私は声が漏れそうになったのを堪え、話している3人に注意を向けた。


私は気づいてしまった。3人のうち1人が、あの時のチャイナ服を着た美人さんだったことに。


まさか、あの部品……大事なものだったんじゃ?もし、もしだよ?あの時部品を渡していなかったら……この人は無事に生きてた?


そんな考えが脳裏によぎった。よぎった時点でもう自責の念は止められなくなった。


ふと、怒りを込めた声が聞こえた。声を荒らげたのは強面のメガネをかけたスーツ姿の男性だった。

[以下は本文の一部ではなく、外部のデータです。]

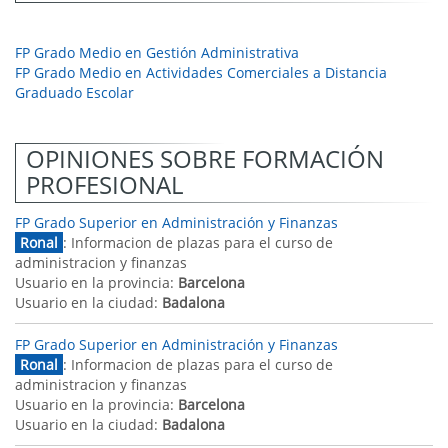
FP Grado Medio en Gestión Administrativa
FP Grado Medio en Actividades Comerciales a Distancia
Graduado Escolar
OPINIONES SOBRE FORMACIÓN
PROFESIONAL
FP Grado Superior en Administración y Finanzas
Ronal
: Informacion de plazas para el curso de
administracion y finanzas
Usuario en la provincia:
Barcelona
Usuario en la ciudad:
Badalona
FP Grado Superior en Administración y Finanzas
Ronal
: Informacion de plazas para el curso de
administracion y finanzas
Usuario en la provincia:
Barcelona
Usuario en la ciudad:
Badalona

「お前なぁ…もっと慎重に動け!お前のその行動ひとつで任務が失敗するところだったんだ。」


「エー、別にいいジャーンネ。結果オーライアルヨ!」


「なんて楽観的な……お前のそういう考えほんと胃がキリキリする」


そんな怒涛な会話が繰り広げられてる中、もう一人の異常さに気がついた。クマの着ぐるみを着ており、会話をせずメモ帳でやり取りしている。クマの着ぐるみは確か、不人気のあまり存在が消されかけてるハピネスワールドのマスコット……。そう、私が一緒にさっき撮ったマスコットだ。まさかあの着ぐるみも爆発に関わってたの?

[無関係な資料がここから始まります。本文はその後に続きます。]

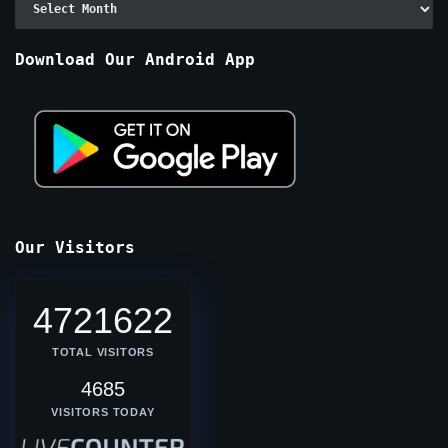
By
Months
Download Our Android App
Our Visitors
4721622
TOTAL VISITORS
4685
VISITORS TODAY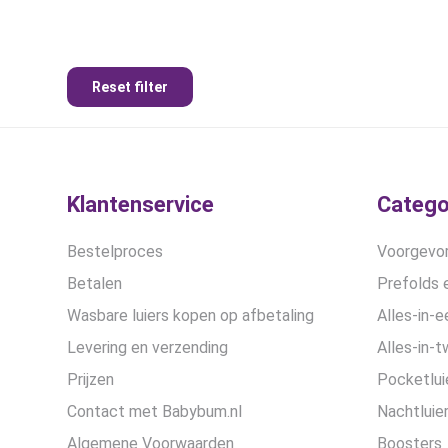
Reset filter
Klantenservice
Catego
Bestelproces
Voorgevor
Betalen
Prefolds e
Wasbare luiers kopen op afbetaling
Alles-in-e
Levering en verzending
Alles-in-t
Prijzen
Pocketlui
Contact met Babybum.nl
Nachtluie
Algemene Voorwaarden
Boosters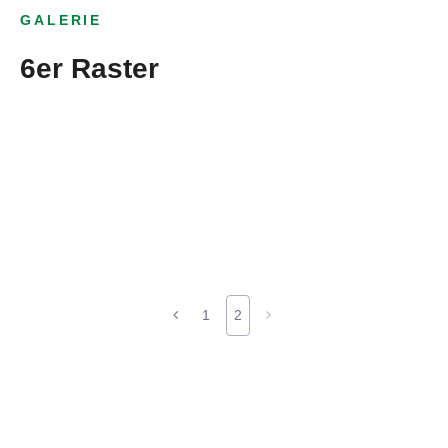
GALERIE
6er Raster
1
2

『でも、ターゲットいがい被害者が出なくて良かった。安心したよ』


手馴れた手つきでスラスラと文字を書いている。


___にしても異常だ。ハット我に返った私は今更ながら逃げようとそっと後ずさりをした。その瞬間


パキッ


木の枝を踏みつけてしまった。


一斉に3人の顔が振り向く、なんて鋭い眼光……軽くチビりかけた。


私は一目散に走った。どんなに疲れても、息が上がっても振り返らず…走り続けた。


__はぁっはぁ


気がつけば人が集まっているとこまで来た。ってことはここは外だ。出入口ゲートを少し出た所だろうか…?


「お姉ちゃんっ!!」


百合樺が勢いよく抱きついてきた。


「グフォッ」


「お姉ちゃん!大丈夫だった?」


「あ、うん…もちろ、」


あの時見た死体、3人。会話、全てがフラッシュバックした。


「お姉ちゃん……?」


「あ、うん。大丈夫…はは」


今私は、上手く笑えてるだろうか?


「お姉ちゃん……お家、帰ろっか。」


「うん…」


私はその日の出来事によるショックで学校を3日連続で休んだ。ドア越しに学校から電話してくれてる妹の声がする。

______________________


「はい、はい。すみません、お姉ちゃん気分が優れないらしくて……はい、今日もお休みします。」


お姉ちゃんは今日も休んだ。あの時一体何があったのかすら教えてくれない。


あの時の爆発については警察が家まで来てわざわざ口止め料を渡された。そして多分…言えばもう保護安全区域には立ち入れなくなるだろう。


この場所は底の底まで暗くて黒黒しい。